Com isso, Harvey (2013) aponta que a terra deve ser tratada como capital fictício, deve ser um campo aberto para a circulação de capital que rende juros, pois somente assim a contradição entre a teoria do valor e a da renda pode ser superada. De acordo com Paulani (2016), dessa maneira permite-se a coordenação do processo de utilização da terra, a fim de garantir os melhores e mais lucrativos usos, maximizando a produção de valor excedente com investimentos em infraestrutura. Nessa conformidade, os proprietários da terra podem impor novas configurações à produção na terra, a fim de capturar as rendas mais diferenciadas, o que tem sido intensificado em um contexto de economia sob a lógica de acumulação financeirizada. Nesse cenário, há uma transformação nos agentes sociais responsáveis pela produção em que as próprias incorporadoras33 passaram a ser também grandes proprietárias de terrenos,

de modo a transformar o valor da terra em uma fonte significativa de ganho para o capital imobiliário, que antes se assentava apenas sobre o lucro alcançado a partir do uso de mão de obra barata (COSTA; MENDONÇA, 2011).

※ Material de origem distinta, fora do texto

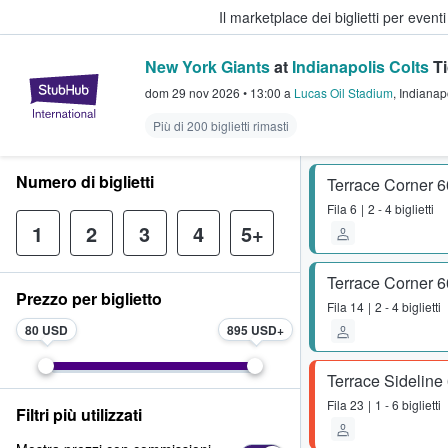
Il marketplace dei biglietti per event
New York Giants
at
Indianapolis Colts
Ti
StubHub - Dove i fan comprano e 
dom 29 nov 2026
•
13:00
a
Lucas Oil Stadium
,
Indianap
Più di 200 biglietti rimasti
Numero di biglietti
Terrace Corner 
Fila
6
2 - 4 biglietti
1
2
3
4
5+
Terrace Corner 
Prezzo per biglietto
Fila
14
2 - 4 biglietti
80 USD
895 USD
Terrace Sideline
Fila
23
1 - 6 biglietti
Filtri più utilizzati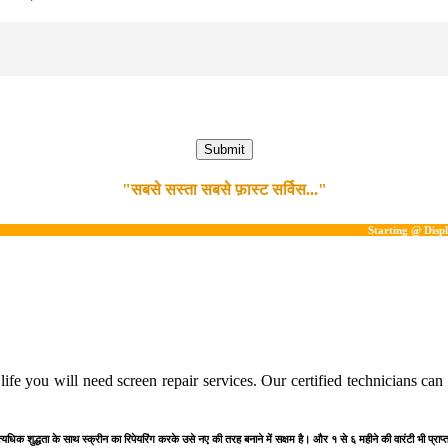
"सबसे सस्ता सबसे फ़ास्ट सर्विस..."
Starting @ Display- 249*
ife you will need screen repair services. Our certified technicians ca
त्यधिक शुद्धता के साथ स्क्रीन का रिपेयरिंग करके उसे नए की तरह बनाने में सक्षम है। और १ से ६ महीने की वारंटी भी प्रा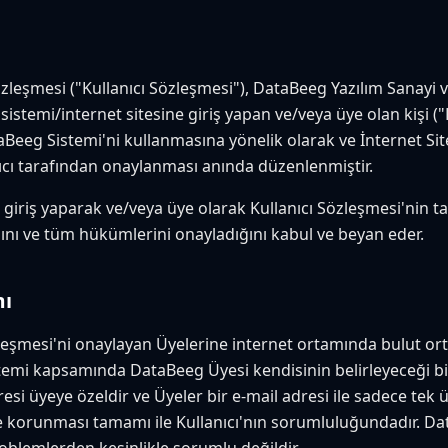
zleşmesi ("Kullanıcı Sözleşmesi"), DataBeeg Yazılım Sanayi ve
istemi/internet sitesine giriş yapan ve/veya üye olan kişi ("
taBeeg Sistemi'ni kullanmasına yönelik olarak ve İnternet Si
ıcı tarafından onaylanması anında düzenlenmiştir.
'ne giriş yaparak ve/veya üye olarak Kullanıcı Sözleşmesi'ni
ığını ve tüm hükümlerini onayladığını kabul ve beyan eder.
mı
eşmesi'ni onaylayan Üyelerine internet ortamında bulut ort
temi kapsamında DataBeeg Üyesi kendisinin belirleyeceği bir '
resi üyeye özeldir ve Üyeler bir e-mail adresi ile sadece te
 ve korunması tamamı ile Kullanıcı'nın sorumluluğundadır. Da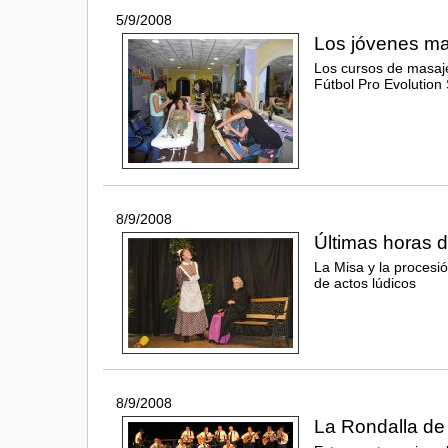
5/9/2008
Los jóvenes maz
Los cursos de masajes
Fútbol Pro Evolution
8/9/2008
Últimas horas d
La Misa y la procesi
de actos lúdicos
8/9/2008
La Rondalla de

32 Para outros autores, tais como Villaça (2012) e Gottdiener (2010), dentre outros, a terra urbana é sim vista como integrante do espaço urbano socialmente produzido e, por isso, fruto do trabalho humano, tendo, portanto, um valor. O valor da terra urbana envolveria então outros dois valores: o valor da edificação em si – o qual depende do custo da construção; e o valor da localização na malha da cidade. Apesar das diferentes visões, observa-se que os autores chegam a pontos comuns, no que se refere à importância da localização e dos investimentos realizados sobre a terra, sobretudo, quando Harvey acrescenta para a teoria as relações de classe e poder. Nesta tese, então, considera-se que embora a terra não se sujeite a muitas das características que explicam a dinâmica do mercado, ela é uma mercadoria singular, controlada por agentes sociais e que obedece a uma lógica de funcionamento que depende dos interesses de quem a detém e de quem a quer utilizar.

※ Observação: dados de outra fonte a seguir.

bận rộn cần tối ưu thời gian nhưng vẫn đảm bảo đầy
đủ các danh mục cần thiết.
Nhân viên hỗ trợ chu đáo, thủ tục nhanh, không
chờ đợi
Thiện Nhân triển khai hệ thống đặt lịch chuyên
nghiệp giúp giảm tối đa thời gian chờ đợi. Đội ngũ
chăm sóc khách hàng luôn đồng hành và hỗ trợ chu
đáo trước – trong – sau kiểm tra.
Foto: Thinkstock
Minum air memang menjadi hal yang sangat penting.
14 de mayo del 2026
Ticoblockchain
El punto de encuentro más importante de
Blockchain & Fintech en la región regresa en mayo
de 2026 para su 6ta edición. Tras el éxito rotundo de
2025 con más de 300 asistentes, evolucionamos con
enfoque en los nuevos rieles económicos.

33 Neste ponto, Smolka (1979) salienta a importância do capital incorporador, que viabiliza a valorização pela incorporação imobiliária e o consequente ganho para o capital imobiliário. O capital incorporador é aquele que investe em rendas fundiárias, criando e ampliando as bases sobre as quais as rendas da terra serão apropriadas, articulando-se para tanto, com o sistema financeiro e como o Estado em suas intervenções no ambiente construído. Está envolvido desde a compra de terrenos até a contratação de consultores, construtores, agentes financeiros e os responsáveis pela comercialização final de imóveis, além de alterar atributos dos terrenos para reequipá-los (SMOLKA, 1979).

Além disso, há aqueles que preferem apenas utilizar a terra, que ser proprietário, como colocado por Arantes (2014) e debatido no segundo capítulo, nessa situação ele também paga com vistas a alcançar a renda fundiária produzida, ou participar dos dividendos obtidos, mas sem deter o estorvo da fixação que a terra sugere, mantendo fluido seu investimento a partir da titularização daquele investimento, questionando a absolutização da propriedade da terra34 – o

monopólio, que ora retira a terra do mercado, até o mesmo se estabilizar e oferecer os ganhos pretendidos, mas que enquanto isso não acontece, o proprietário também não acumula nenhuma renda. Enquanto aquele que investiu, apenas acessou a terra como ativo financeiro, pode retirar seu investimento mantendo a fluidez do seu capital que não está afixado.

Assim, o que há de novo na discussão da teoria da renda da terra (cada vez mais urbana) é a necessidade de entender a enorme concentração de capital no setor de terras, a intensificação da desabolutização da propriedade, a multiplicidade de novos usos que surgem, a velocidade com que se modificam as demandas de determinada área, e com isso, a volatilidade do valor, que pode super valorizar e se desvalorizar em um curto espaço de tempo; além das implicações da tendência da terra, como ativo financeiro, em que a corrida pelos lucros, tanto os que serão reinvestidos, mas, sobretudo, os que serão distribuídos (dividendos) assume uma visibilidade maior que a produção em si, revelando o perigo da intensificação da especulação e as crises inerentes ao capitalismo financeiro, como visto no segundo capítulo.